Natural cycle IVF is not offered at many IVF centers around the world, for reasons that the authors believe to include:
- natural cycle IVF is “not efficient.” The authors point out that this depends on how efficiency is being judged or determined, stating that they believe natural cycle IVF is the most efficient IVF option available. Most studies on natural cycle IVF report a live birth rate of about 20% per oocyte retrieved, which is excellent
- natural cycle IVF is very difficult to learn. Natural cycle IVF requires frequent interpretation of the patient’s hormonal patterns in order to find the correct time to trigger ovulation and retrieve the eggs
As natural cycle IVF becomes more popular once again, it is likely that it will be used preferentially for some specialized groups of patients for whom it would be especially beneficial, including:
- “so-called poor responders” Patients with low ovarian reserve do not respond well to conventional controlled ovarian stimulation largely since their baseline serum FSH concentration is already elevated and they have few antral follicles, so these patients rarely produce more than 4-5 follicles with stimulation. Mild stimulation generally produces the same number of mature eggs as aggressive stimulation protocols, so the use of less medication is logical in this group of patients since it reduces cost and complications.
- Patients over 40 years age. This patient group is stated to be particularly sensitive to high FSH levels and FSH fluctuations during ovarian stimulation, which may increase the likelihood of aneuploidy in eggs and embryos obtained from these patients undergoing conventional stimulation protocols. The authors propose that aneuploidy may be reduced for women over 40 that undergo mini IVF protocols versus conventional IVF protocols.
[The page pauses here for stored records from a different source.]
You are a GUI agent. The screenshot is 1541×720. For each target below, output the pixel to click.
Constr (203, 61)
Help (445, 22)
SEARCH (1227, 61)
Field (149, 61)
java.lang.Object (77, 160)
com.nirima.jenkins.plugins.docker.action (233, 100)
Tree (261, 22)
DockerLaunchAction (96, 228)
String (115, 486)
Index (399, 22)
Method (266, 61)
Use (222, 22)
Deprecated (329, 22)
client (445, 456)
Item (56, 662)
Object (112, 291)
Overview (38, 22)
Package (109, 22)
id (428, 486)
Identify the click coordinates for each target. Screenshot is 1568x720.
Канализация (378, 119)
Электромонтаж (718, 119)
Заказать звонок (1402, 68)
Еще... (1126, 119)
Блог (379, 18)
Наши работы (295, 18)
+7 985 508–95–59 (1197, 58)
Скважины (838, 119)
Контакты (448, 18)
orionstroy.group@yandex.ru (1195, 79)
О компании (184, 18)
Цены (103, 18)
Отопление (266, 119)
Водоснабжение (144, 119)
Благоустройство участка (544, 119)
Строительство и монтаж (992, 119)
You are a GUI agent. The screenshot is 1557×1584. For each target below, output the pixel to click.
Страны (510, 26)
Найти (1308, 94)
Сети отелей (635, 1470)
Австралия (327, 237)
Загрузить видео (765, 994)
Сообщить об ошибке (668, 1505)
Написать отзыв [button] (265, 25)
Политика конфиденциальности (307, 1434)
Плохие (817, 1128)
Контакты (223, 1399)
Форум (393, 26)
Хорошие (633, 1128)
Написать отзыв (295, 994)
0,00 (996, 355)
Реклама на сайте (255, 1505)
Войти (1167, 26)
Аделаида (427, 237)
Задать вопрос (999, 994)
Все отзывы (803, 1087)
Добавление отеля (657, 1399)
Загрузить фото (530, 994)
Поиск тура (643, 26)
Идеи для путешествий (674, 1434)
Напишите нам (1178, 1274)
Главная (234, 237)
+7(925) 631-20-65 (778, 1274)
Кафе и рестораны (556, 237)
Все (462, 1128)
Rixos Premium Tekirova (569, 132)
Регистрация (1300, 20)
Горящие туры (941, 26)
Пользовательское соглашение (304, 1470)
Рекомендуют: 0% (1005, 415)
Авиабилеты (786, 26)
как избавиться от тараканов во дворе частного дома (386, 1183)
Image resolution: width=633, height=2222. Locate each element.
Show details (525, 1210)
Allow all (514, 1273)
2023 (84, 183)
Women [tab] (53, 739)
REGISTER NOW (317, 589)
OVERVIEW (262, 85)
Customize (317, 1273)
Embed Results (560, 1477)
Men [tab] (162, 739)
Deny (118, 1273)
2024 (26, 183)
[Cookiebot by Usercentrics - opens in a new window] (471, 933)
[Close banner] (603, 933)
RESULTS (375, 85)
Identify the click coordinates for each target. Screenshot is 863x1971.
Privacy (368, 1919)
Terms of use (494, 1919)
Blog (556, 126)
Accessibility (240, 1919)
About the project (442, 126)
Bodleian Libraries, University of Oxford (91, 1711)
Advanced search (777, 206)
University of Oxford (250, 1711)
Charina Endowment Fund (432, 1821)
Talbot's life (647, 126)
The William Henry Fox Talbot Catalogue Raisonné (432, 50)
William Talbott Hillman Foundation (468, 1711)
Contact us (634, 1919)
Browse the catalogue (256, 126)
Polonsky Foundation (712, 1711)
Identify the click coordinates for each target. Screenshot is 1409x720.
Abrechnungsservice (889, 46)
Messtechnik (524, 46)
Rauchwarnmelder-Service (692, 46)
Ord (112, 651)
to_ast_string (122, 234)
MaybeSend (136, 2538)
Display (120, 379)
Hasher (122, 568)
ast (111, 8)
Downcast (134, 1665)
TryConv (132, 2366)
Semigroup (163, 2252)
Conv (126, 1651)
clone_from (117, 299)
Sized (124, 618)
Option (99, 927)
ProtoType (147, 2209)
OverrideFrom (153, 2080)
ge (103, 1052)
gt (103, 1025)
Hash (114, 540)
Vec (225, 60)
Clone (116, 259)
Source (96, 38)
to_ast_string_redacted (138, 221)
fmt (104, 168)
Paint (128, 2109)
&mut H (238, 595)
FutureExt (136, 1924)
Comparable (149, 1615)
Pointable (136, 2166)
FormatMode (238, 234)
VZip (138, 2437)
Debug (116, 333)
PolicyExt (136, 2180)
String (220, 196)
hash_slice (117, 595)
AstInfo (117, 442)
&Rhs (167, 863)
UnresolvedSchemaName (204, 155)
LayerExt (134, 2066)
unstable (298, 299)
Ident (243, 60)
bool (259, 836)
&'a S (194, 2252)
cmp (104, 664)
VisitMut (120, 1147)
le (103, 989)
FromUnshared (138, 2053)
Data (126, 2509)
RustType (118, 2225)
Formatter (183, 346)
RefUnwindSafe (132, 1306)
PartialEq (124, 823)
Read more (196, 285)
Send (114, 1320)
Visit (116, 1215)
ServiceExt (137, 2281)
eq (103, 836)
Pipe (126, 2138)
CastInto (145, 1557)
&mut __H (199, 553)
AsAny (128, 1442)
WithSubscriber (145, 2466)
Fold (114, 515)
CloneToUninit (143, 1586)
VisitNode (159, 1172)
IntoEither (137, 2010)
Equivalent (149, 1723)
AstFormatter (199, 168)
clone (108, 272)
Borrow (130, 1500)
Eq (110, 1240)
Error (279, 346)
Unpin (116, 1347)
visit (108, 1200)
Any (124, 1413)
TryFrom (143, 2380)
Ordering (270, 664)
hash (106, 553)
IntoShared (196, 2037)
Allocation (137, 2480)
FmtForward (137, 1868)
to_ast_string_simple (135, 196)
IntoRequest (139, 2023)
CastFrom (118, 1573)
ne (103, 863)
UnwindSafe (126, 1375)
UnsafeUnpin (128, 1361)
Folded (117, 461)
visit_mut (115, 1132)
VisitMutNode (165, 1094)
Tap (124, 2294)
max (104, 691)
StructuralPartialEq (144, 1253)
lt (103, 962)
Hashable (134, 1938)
Dr. Daiter’s review of this chapter
The authors make several important points to consider in this preface.
The major problems associated with conventional protocols for ovarian stimulation, using high doses of FSH containing medications along with a GnRH agonist or GnRH antagonist, do put patients at risk for higher order multiple pregnancies (twins, triplets, or more), ovarian hyperstimulation syndrome especially in PCOS patients, and most likely reduced implantation rates due to impaired endometrial receptivity. I am not so certain the ability to only produce 2-3 genetically normal eggs per cycle is universally true, but it does seem to be the case for most patients.
It is reassuring to see that the authors have many studies from centers around the world that support the clinical efficiency of natural cycle IVF comparing the reproductive potential to conventional IVF “egg for egg” (of course, conventional IVF retrieves many more eggs per cycle compared to natural cycle IVF) when the clinic has significant expertise in timing events based on hormone values.
The patients that would particularly benefit from natural cycle or mini IVF are noted to include patients with (1) a history consistent with “poor ovarian response” or (2) patients over 40 years of age. This is true, but I also think that this list should include: (3) patients with PCOS (who would benefit significantly from lower exposure to the risk of OHSS), (4) patients with a medical condition that makes aggressive controlled ovarian hyperstimulation contraindicated (such as breast cancer that is estrogen or progesterone receptor positive), (5) patients who would prefer more natural IVF cycles for a variety of personal or moral reasons, and (6) patients who just cannot afford to undergo conventional IVF but require IVF to conceive (severe tubal problems, severe male factor, unexplained infertility without pregnancy following less aggressive treatments).